Maintenance of spermatogenic suppression by etonogestrel implants with
depot testosterone
M. Walton (1), B. Brady (1), D.T. Baird (1), R.A. Anderson (2)
Contraceptive Development Network, Edinburgh, UK (1); MRC Human
Reproductive Sciences Unit, Centre for Reproductive Biology, University of
Edinburgh, UK
Objective: Testosterone/progestogen combinations are currently the
most promising approach to hormonal male contraception. We here investigated the
effectiveness of the etonogestrel implant Implanon® in combination with
androgen replacement using testosterone pellets in maintaining spermatogenic
suppression. We have recently demonstrated that this combination results in
profound but incomplete suppression of spermatogenesis with only 1/14 men
maintaining a sperm concentration >0.1×106/ml after 24 weeks
treatment with 2 etonogestrel implants.

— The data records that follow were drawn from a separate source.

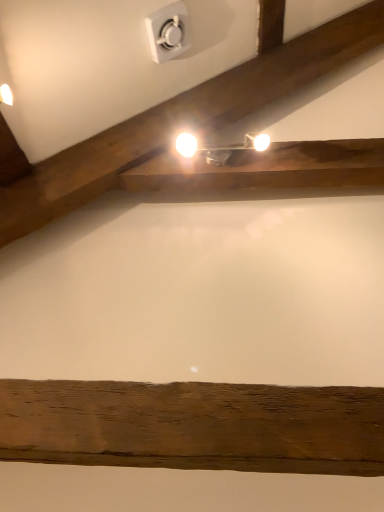 Question: Is white plastic electric outlet at upper center not inside matte silver fixture at upper center?

Choices:
 (A) yes
 (B) no

Answer: (A)

Question: Is the position of white plastic electric outlet at upper center more distant than that of matte silver fixture at upper center?

Choices:
 (A) yes
 (B) no

Answer: (B)

Question: Is white plastic electric outlet at upper center taller than matte silver fixture at upper center?

Choices:
 (A) no
 (B) yes

Answer: (B)

Question: Is white plastic electric outlet at upper center beside matte silver fixture at upper center?

Choices:
 (A) yes
 (B) no

Answer: (B)

Question: Does white plastic electric outlet at upper center have a lesser width compared to matte silver fixture at upper center?

Choices:
 (A) yes
 (B) no

Answer: (A)

Question: Does white plastic electric outlet at upper center appear on the right side of matte silver fixture at upper center?

Choices:
 (A) no
 (B) yes

Answer: (A)

Question: Considering the relative sizes of matte silver fixture at upper center and white plastic electric outlet at upper center in the image provided, is matte silver fixture at upper center thinner than white plastic electric outlet at upper center?

Choices:
 (A) no
 (B) yes

Answer: (A)

Question: From a real-world perspective, is matte silver fixture at upper center on top of white plastic electric outlet at upper center?

Choices:
 (A) no
 (B) yes

Answer: (A)

Question: Does matte silver fixture at upper center appear on the left side of white plastic electric outlet at upper center?

Choices:
 (A) no
 (B) yes

Answer: (A)

Question: From the image's perspective, does matte silver fixture at upper center appear higher than white plastic electric outlet at upper center?

Choices:
 (A) yes
 (B) no

Answer: (B)

Question: Is matte silver fixture at upper center shorter than white plastic electric outlet at upper center?

Choices:
 (A) yes
 (B) no

Answer: (A)

Question: Is matte silver fixture at upper center outside white plastic electric outlet at upper center?

Choices:
 (A) yes
 (B) no

Answer: (A)

Question: Considering their positions, is matte silver fixture at upper center located in front of or behind white plastic electric outlet at upper center?

Choices:
 (A) front
 (B) behind

Answer: (B)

We here investigated the effects of a
higher dose of etonogestrel, i.e. 3 implants at maintaining spermatogenic
suppression for a longer time period of up to 48 weeks.

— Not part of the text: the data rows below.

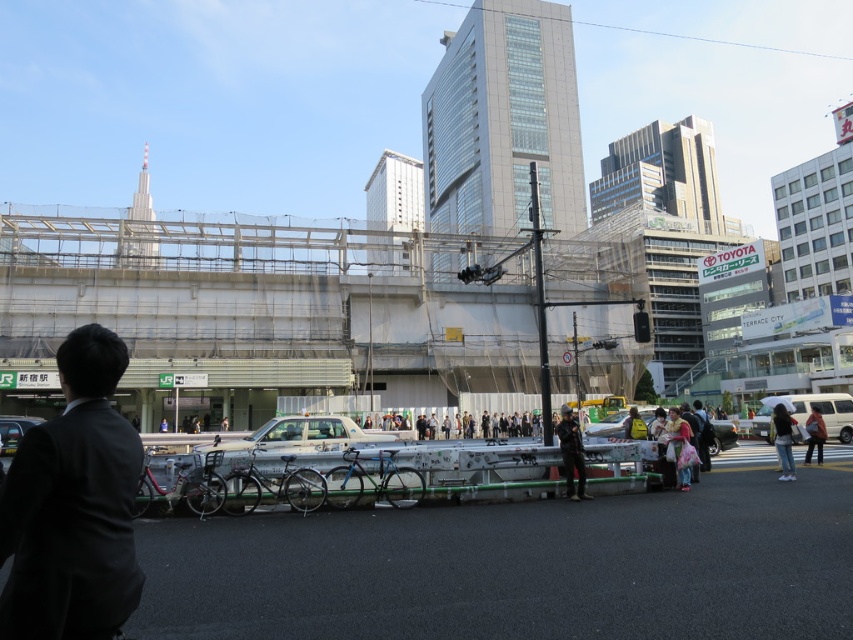 Is white glossy taxi at center below shiny black car at lower left?

Correct, white glossy taxi at center is located below shiny black car at lower left.

Between point (305, 445) and point (15, 433), which one is positioned in front?

Point (305, 445)

Where is `white glossy taxi at center`? The image size is (853, 640). white glossy taxi at center is located at coordinates (294, 436).

Is point (680, 435) closer to camera compared to point (814, 444)?

Yes, point (680, 435) is in front of point (814, 444).

I want to click on light pink fabric bag at lower right, so click(679, 448).

Can you confirm if white glossy taxi at center is bigger than metallic silver car at center?

Yes, white glossy taxi at center is bigger than metallic silver car at center.

Looking at this image, who is lower down, white glossy taxi at center or metallic silver car at center?

white glossy taxi at center

Locate an element on the screen. This screenshot has height=640, width=853. white glossy taxi at center is located at coordinates (294, 436).

Locate an element on the screen. white glossy taxi at center is located at coordinates (294, 436).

Methods: Fifteen healthy men received 3 subcutaneous etonogestrel
implants (each releasing approximately 50 µg/day) with 400mg testosterone
pellets s. c. 12- weekly for 24 or 48 weeks. Semen analysis was performed at 4
weekly intervals.
Results: 13 of 15 men completed 24 weeks treatment. Sperm
concentrations were reduced to <1x106/ml in all 14 subjects at
week 16. Azoospermia was achieved in 10/14 subjects at week 16 and 10/13
subjects at week 24. 9 men chose to continue treatment to a total of 48 weeks. 8
men remained consistently azoospermic from week 28, but one showed partial
recovery of spermatogenesis from week 40, sperm concentration increasing from
azoospermia to 7×106/ml. This was associated with partial escape from
suppression of FSH. LH remained suppressed to the limit of detection in all men.

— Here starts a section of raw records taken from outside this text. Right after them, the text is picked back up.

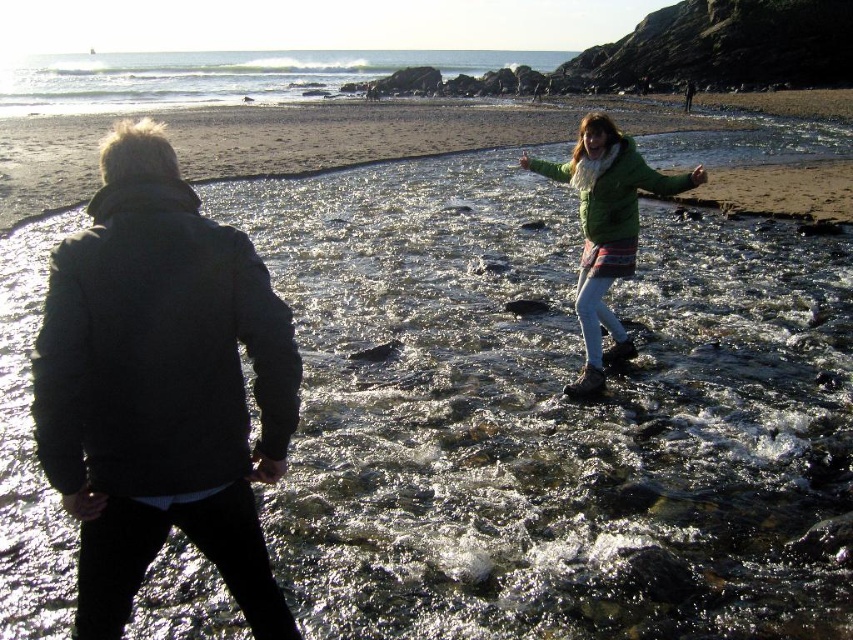 Question: Which of these objects is positioned farthest from the green matte jacket at center?

Choices:
 (A) clear water at upper center
 (B) dark gray wool jacket at left

Answer: (A)

Question: Observing the image, what is the correct spatial positioning of dark gray wool jacket at left in reference to smooth sand beach at upper center?

Choices:
 (A) above
 (B) below

Answer: (B)

Question: Which object is the closest to the green woolen jacket at upper right?

Choices:
 (A) dark gray wool jacket at left
 (B) clear water at upper center
 (C) smooth sand beach at upper center

Answer: (A)

Question: Does dark gray wool jacket at left appear on the right side of green matte jacket at center?

Choices:
 (A) no
 (B) yes

Answer: (A)

Question: Is green woolen jacket at upper right wider than green matte jacket at center?

Choices:
 (A) no
 (B) yes

Answer: (A)

Question: Which object is closer to the camera taking this photo?

Choices:
 (A) smooth sand beach at upper center
 (B) green matte jacket at center
 (C) clear water at upper center
 (D) green woolen jacket at upper right

Answer: (D)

Mean testosterone concentrations remained in the normal range throughout the
study.
Conclusion: In comparison to 2 etonogestrel implants with testosterone
pellets, the addition of a third provides more consistent profound suppression
of gonadotrophins and spermatogenesis. This regimen therefore illustrates the
potential for long-acting hormonal male contraception, although the duration of
action remains to be more completely defined.
This study was supported by DFID/MRC (grant no G9523250).